»»

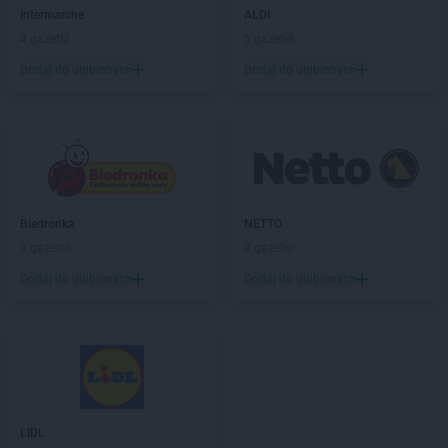
LIDL
Gołków
Intermarche
ALDI
LIDL
Golub-Dobrzyń
4 gazetki
5 gazetek
LIDL
Góra Kalwaria
Dodaj do ulubionych
Dodaj do ulubionych
LIDL
Gorlice
LIDL
Gorzów Wielkopolski
LIDL
Gorzyce
LIDL
Gostyń
LIDL
Gostynin
LIDL
Grajewo
Biedronka
NETTO
LIDL
Grodzisk Mazowiecki
9 gazetek
4 gazetki
LIDL
Grodzisk Wielkopolski
LIDL
Grudziądz
Dodaj do ulubionych
Dodaj do ulubionych
LIDL
Gryfice
LIDL
Gryfino
LIDL
Gryfów Śląski
LIDL
Gubin
LIDL
Hajnówka
LIDL
LIDL
Horodniany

««

## Problem to solve
Retype everything in the entries exactly except the pictures.

## Output for this task
LIDL
Gołków
Intermarche
ALDI
LIDL
Golub-Dobrzyń
4 gazetki
5 gazetek
LIDL
Góra Kalwaria
Dodaj do ulubionych
Dodaj do ulubionych
LIDL
Gorlice
LIDL
Gorzów Wielkopolski
LIDL
Gorzyce
LIDL
Gostyń
LIDL
Gostynin
LIDL
Grajewo
Biedronka
NETTO
LIDL
Grodzisk Mazowiecki
9 gazetek
4 gazetki
LIDL
Grodzisk Wielkopolski
LIDL
Grudziądz
Dodaj do ulubionych
Dodaj do ulubionych
LIDL
Gryfice
LIDL
Gryfino
LIDL
Gryfów Śląski
LIDL
Gubin
LIDL
Hajnówka
LIDL
LIDL
Horodniany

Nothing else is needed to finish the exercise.